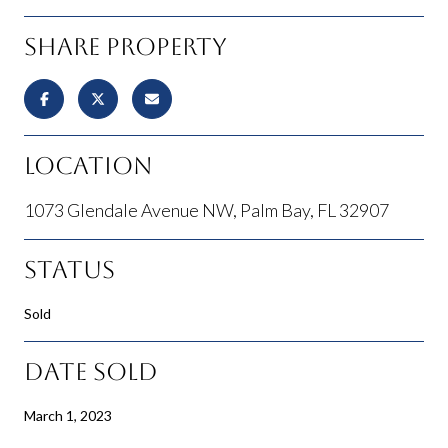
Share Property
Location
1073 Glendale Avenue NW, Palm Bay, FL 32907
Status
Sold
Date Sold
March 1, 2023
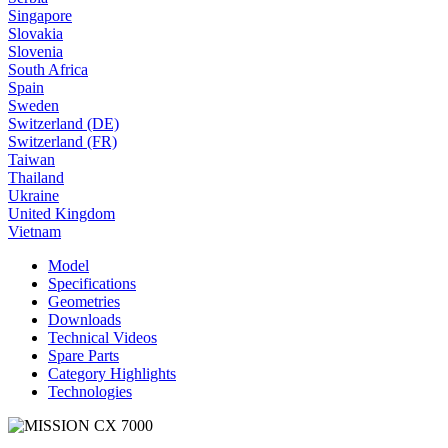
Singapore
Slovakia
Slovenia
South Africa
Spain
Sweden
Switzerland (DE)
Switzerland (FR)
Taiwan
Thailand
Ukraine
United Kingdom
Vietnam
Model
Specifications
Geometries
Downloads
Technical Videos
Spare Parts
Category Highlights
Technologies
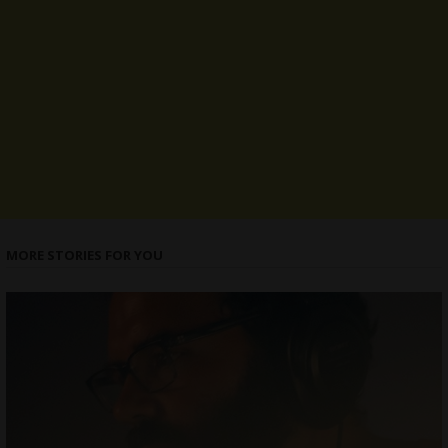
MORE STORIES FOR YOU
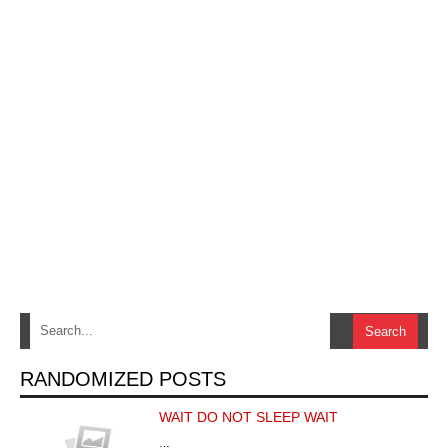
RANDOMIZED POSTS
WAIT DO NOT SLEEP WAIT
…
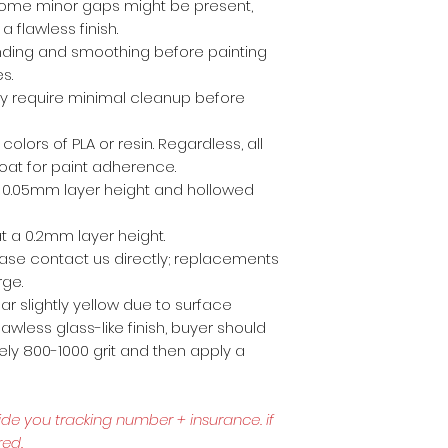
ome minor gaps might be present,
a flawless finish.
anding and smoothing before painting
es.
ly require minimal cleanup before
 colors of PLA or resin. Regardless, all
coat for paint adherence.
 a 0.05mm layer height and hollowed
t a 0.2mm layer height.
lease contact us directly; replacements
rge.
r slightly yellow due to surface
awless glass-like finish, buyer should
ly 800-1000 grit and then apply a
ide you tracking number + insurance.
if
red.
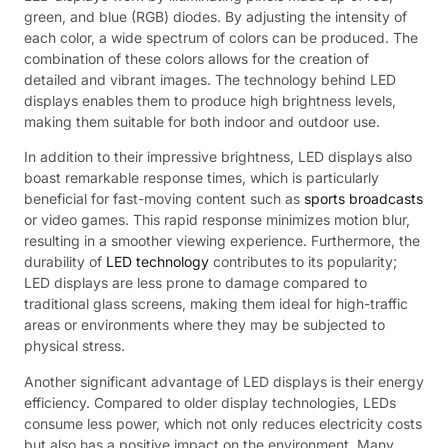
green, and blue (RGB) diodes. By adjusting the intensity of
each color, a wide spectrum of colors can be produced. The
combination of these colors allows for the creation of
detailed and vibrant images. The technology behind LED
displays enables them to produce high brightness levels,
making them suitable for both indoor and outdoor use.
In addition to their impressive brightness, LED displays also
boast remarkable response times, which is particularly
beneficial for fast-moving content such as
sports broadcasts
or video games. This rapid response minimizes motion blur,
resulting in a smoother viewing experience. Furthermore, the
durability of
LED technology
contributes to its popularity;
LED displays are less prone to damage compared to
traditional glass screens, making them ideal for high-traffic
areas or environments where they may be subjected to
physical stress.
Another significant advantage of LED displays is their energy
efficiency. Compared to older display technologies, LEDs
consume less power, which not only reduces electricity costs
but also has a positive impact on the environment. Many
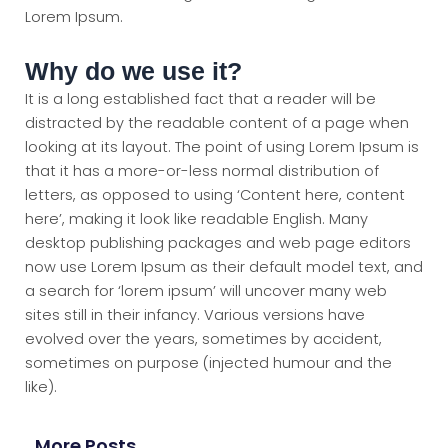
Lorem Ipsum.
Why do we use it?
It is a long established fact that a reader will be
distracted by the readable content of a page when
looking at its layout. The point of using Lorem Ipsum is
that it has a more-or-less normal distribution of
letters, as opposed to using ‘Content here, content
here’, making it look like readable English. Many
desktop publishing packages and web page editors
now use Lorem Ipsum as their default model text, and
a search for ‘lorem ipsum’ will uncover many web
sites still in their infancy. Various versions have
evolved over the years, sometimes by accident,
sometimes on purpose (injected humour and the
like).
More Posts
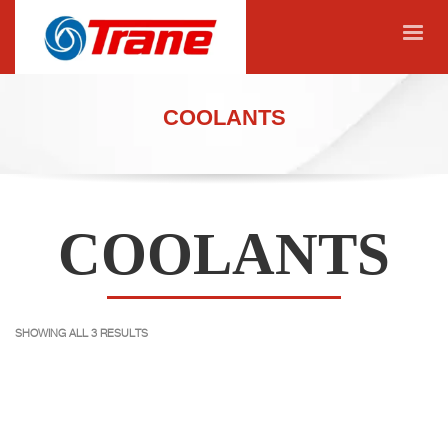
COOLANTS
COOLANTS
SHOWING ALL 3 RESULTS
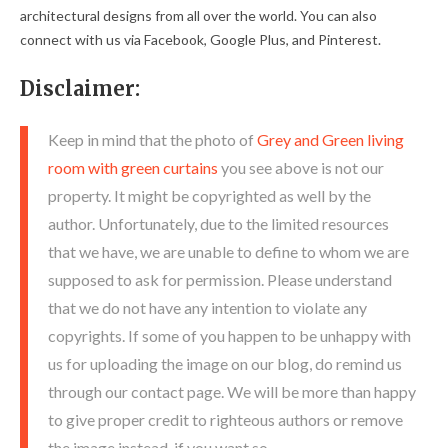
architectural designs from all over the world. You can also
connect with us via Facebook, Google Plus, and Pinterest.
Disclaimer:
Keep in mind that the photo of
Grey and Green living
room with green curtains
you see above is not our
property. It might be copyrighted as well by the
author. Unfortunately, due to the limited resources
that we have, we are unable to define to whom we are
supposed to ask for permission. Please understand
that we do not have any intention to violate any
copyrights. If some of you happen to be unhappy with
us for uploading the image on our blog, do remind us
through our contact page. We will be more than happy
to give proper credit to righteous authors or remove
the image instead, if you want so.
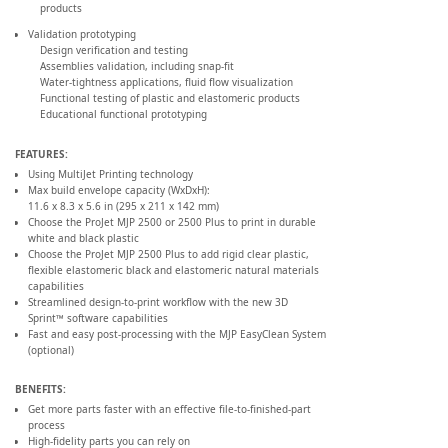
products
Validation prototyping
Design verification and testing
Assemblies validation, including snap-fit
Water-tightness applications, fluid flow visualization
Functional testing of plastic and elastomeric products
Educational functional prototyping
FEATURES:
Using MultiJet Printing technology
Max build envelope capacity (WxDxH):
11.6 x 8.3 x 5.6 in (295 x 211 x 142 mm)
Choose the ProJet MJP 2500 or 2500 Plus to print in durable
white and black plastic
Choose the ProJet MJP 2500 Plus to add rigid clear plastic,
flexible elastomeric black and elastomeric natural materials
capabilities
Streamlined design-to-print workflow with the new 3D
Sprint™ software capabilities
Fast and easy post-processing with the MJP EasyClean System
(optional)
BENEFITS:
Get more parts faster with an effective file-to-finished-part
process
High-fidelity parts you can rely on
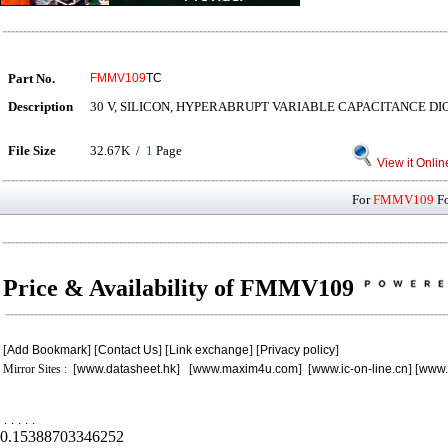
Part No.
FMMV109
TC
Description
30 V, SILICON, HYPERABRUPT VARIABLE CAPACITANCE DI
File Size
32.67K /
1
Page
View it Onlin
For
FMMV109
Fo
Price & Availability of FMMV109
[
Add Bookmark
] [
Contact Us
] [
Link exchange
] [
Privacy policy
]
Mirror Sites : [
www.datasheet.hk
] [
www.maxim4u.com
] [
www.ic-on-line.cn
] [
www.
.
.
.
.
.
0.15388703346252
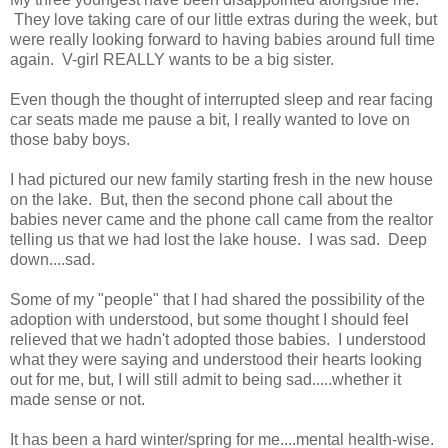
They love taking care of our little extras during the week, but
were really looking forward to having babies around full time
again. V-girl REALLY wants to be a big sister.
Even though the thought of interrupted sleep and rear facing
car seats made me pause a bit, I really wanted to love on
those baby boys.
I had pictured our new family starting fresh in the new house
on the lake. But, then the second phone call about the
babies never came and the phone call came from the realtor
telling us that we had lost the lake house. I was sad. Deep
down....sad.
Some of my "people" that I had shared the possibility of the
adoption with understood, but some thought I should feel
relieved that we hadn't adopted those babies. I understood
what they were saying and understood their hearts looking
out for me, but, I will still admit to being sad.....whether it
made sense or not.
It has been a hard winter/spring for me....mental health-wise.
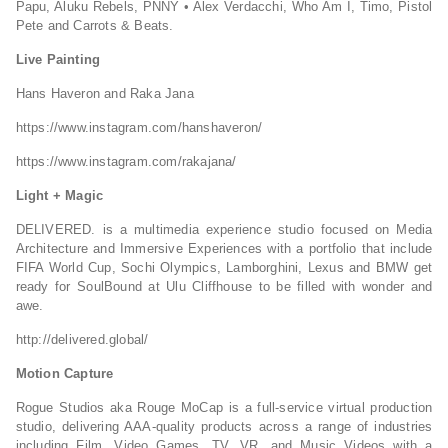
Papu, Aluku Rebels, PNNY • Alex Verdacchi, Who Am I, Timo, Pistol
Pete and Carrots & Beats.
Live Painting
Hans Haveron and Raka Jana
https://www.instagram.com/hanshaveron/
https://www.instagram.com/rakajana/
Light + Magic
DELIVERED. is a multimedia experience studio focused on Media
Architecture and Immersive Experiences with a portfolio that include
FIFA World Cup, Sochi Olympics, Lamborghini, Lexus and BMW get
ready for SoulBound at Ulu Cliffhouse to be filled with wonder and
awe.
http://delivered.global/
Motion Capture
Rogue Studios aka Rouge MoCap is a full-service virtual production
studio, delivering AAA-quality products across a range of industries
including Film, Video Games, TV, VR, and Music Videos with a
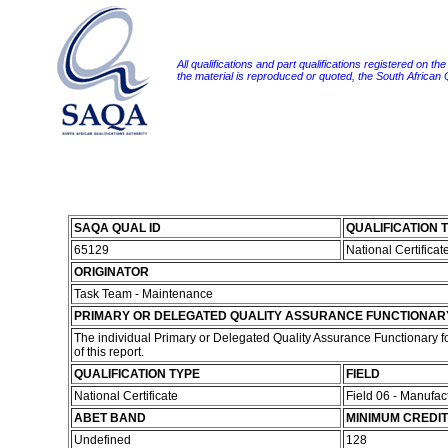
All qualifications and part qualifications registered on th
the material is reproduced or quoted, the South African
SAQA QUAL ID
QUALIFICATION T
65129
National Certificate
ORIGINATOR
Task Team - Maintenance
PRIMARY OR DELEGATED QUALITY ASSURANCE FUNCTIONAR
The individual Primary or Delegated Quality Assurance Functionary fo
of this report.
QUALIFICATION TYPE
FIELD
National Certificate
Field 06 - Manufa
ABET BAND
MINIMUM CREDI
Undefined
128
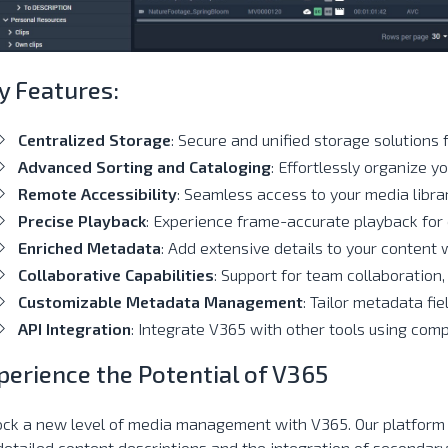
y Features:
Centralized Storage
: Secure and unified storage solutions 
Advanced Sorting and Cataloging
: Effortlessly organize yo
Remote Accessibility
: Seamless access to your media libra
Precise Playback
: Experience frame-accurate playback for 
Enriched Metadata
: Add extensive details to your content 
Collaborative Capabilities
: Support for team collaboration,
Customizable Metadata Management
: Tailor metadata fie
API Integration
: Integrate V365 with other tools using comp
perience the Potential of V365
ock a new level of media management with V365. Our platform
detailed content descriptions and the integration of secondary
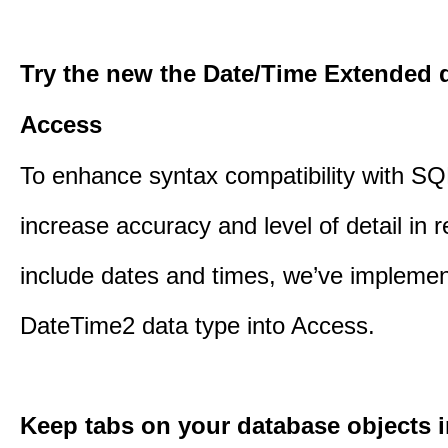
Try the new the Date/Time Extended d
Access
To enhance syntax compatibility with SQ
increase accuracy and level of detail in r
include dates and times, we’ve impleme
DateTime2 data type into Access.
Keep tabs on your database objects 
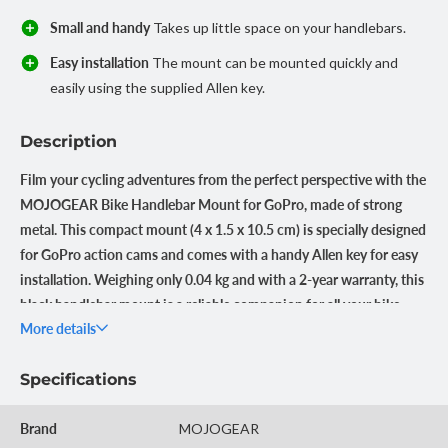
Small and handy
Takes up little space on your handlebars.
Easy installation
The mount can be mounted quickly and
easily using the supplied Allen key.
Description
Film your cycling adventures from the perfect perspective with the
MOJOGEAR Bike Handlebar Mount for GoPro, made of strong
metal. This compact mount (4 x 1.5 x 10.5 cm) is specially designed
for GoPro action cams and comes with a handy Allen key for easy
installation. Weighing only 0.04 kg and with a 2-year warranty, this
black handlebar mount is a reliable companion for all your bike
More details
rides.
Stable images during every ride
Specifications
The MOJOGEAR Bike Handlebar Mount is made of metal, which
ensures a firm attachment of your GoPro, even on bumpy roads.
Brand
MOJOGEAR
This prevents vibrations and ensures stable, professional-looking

┄┄┄┄┄┄┄┄┄┄

- [Work item] Taking the records above as input, show every line in which the word "prototyping" is present.

- [Task response]
Validation prototyping
Educational functional prototyping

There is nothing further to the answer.